Another key consideration as organizations start to bet on AI by putting those solutions and tools into production is to make sure they have the infrastructure and reliability to support this change. They need to be able to consistently serve up the right data, at the right time, to the right users, to ensure they’re hitting the mark. It’s here that enterprise class storage and data management software is required, which can automate the “massaging” of the data to ensure it works with the AI technology.

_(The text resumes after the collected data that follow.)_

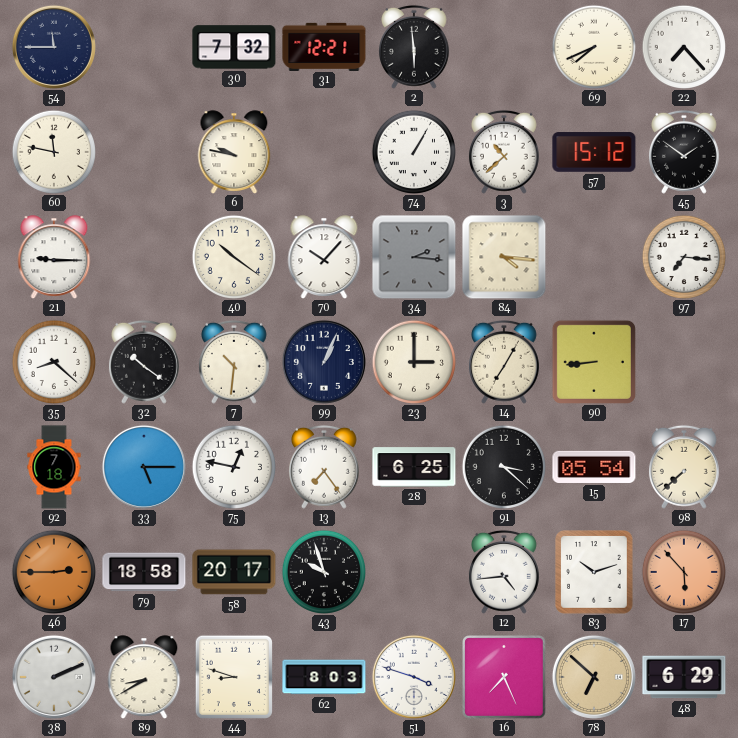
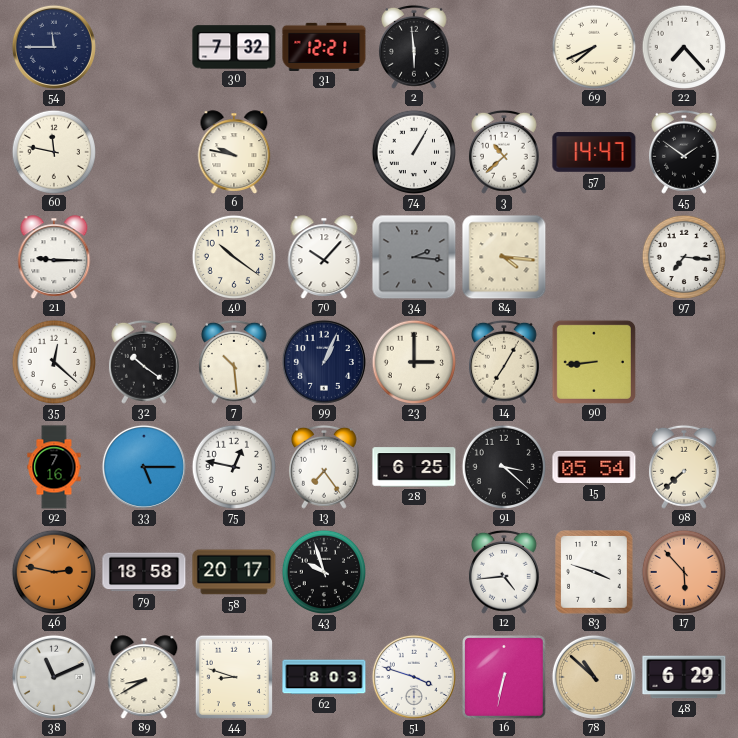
57: 15:12 -> 14:47
35: 8:22 -> 12:22
7: 10:31 -> 10:29
92: 7:18 -> 7:16
46: 2:45 -> 2:47
83: 10:12 -> 3:48
38: 2:11 -> 11:11
16: 7:26 -> 6:32
78: 6:52 -> 10:52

The short and long way to begin
With all this said, infrastructure isn’t the only consideration when introducing generative AI. Businesses also need to think long and short. They need to commit to the long-term potential that generative AI can deliver, and look for ways they can use the technology to start delivering results in a meaningful way. This is the fun bit – diving into AI, but that shouldn’t mean getting involved in the technology with no plan.
The best starting point is to pick a strategic focus, identify any potential concerns around privacy, regulations and ethics, and experiment. Along the way, look for areas where specific KPIs can be measured and track to see how much AI is benefitting your business using real data. Reassess and repeat until you’re happy with the solution you’ve rolled out.
There’s no one-size-fits-all solution for deploying generative AI – both in the cloud or elsewhere. What’s important is to consider it as an ongoing process that requires regular maintenance, updates, and adaptation to changing requirements. By following these recommendations, businesses could go on to create robust and reliable generative AI systems that support your business strategy.